“OK, I just did 33 years of Letterman. Now it’s time to relax. Well that didn’t work,” Shaffer admitted to me in a phone interview last week.
Feeling lost and unwanted at a time when everyone around him was telling him to relax and enjoy his life, Shaffer realized that he needed a commission.
“I’ve got to play. My life is better when I’m playing,” he said.
Like the scene from 1980’s “The Blues Brothers” when Jake and Elwood concoct a scheme to perform a benefit concert to save a Chicago orphanage (Shaffer assisted in putting that band together), a phone call gave Shaffer that commission.

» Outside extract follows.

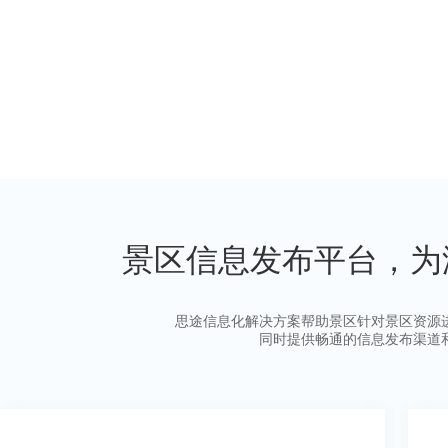
景区信息发布平台，为
思途信息化解决方案帮助景区针对景区资源
同时提供畅通的信息发布渠道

“Out of the blue, Seymour Stein called,” Shaffer continued. Stein – a famed record exec - founded Sire Records with partner Richard Gotterher. The pair’s signings include Madonna, The Pretenders, The Ramones, Talking Heads, The Cure and The Smiths.

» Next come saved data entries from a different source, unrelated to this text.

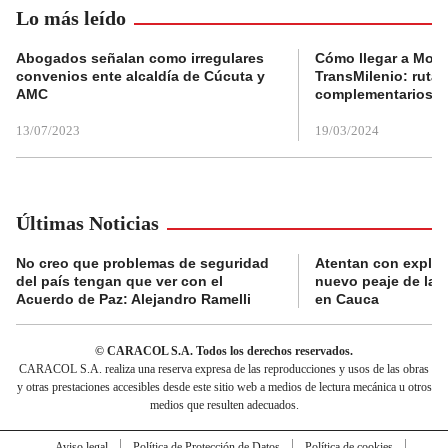
Lo más leído
Abogados señalan como irregulares
Cómo llegar a Mons
convenios ente alcaldía de Cúcuta y
TransMilenio: rutas
AMC
complementarios
13/07/2023
19/03/2024
Últimas Noticias
No creo que problemas de seguridad
Atentan con explos
del país tengan que ver con el
nuevo peaje de la 
Acuerdo de Paz: Alejandro Ramelli
en Cauca
© CARACOL S.A. Todos los derechos reservados.
CARACOL S.A. realiza una reserva expresa de las reproducciones y usos de las obras
y otras prestaciones accesibles desde este sitio web a medios de lectura mecánica u otros
medios que resulten adecuados.
Aviso legal
Política de Protección de Datos
Política de cookies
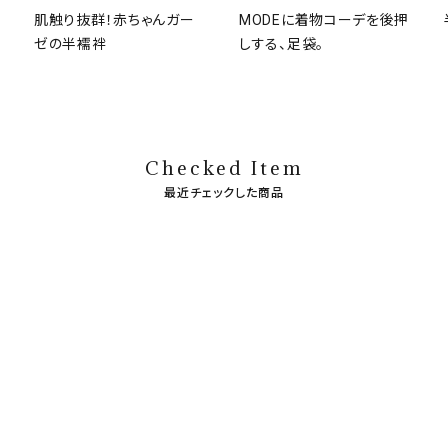
肌触り抜群！赤ちゃんガー
MODEに着物コーデを後押
ゼの半襦袢
しする、足袋。
Checked Item
最近チェックした商品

“When Seymour said ‘Do you want make a record?’ it cheered me right up,” Shaffer said.
That record, out March 17, is the self-titled “The World’s Most Dangerous Band” and features Shaffer and his late-night cohorts from Letterman’s show performing updated versions of mostly 60s-era rock and R&B classics.
“It’s pretty exuberant,” he said. “I think maybe you can hear that.”
He’s right. Shaffer and the band have delivered a record full of tight, fun grooves and special guests; it’s not dissimilar to the material we heard them play for years on Letterman.
An exception to the classics-only rule is a new song that serves as the album’s anchor. “Happy Street” is a gleefully uplifting celebration of living; the song feature Bill Murray and Shaffer trading reasons not to be gloomy.
The duo has a history preceding their union on Saturday Night Live’s early years, when Murray was Nick the Lounge Singer and Shaffer his accompanist.
“I was in college in Ontario in the early 70s,” Shaffer recalled. “I was doing the Toronto version of “Godspell” when two Chicagoans arrived, looking to start a Second City nightclub revue in Canada. One of the guys was Brian Doyle Murray – Billy’s brother. We really hit it off and hung out incessantly. He was always saying ‘You’ve got to meet my brother. He’s into the same kind of stuff as you.’”
When Shaffer moved to New York City in 1974, he worked with Bill Murray on “The National Lampoon Radio Hour,” a syndicated weekly radio comedy program.
“We did a thing together called ‘Kung Fu Christmas,’” Shaffer remembered with a laugh. “If you remember, everything was Kung Fu-related in music at that time. Soon we were part of SNL and have worked naturally together ever since.”
The video accompanying “Happy Street,” animated by Jay Marks, includes a couple of dozen Easter egg references to both Shaffer’s and Murray’s careers.
Joining Shaffer and The World’s Most Dangerous Band on the new album are Valerie Simpson (of Ashford & Simpson) on “I Don’t Need No Doctor,” Dion DiMucci on “Win Your Love For Me,” Darius Rucker on “Why Can’t We Live Together,” indie-rocker Jenny Lewis on “Sorrow” and reggae-fusion singer Shaggy, who adds vocals to Vince Guaraldi’s “Cast Your Fate to the Wind.”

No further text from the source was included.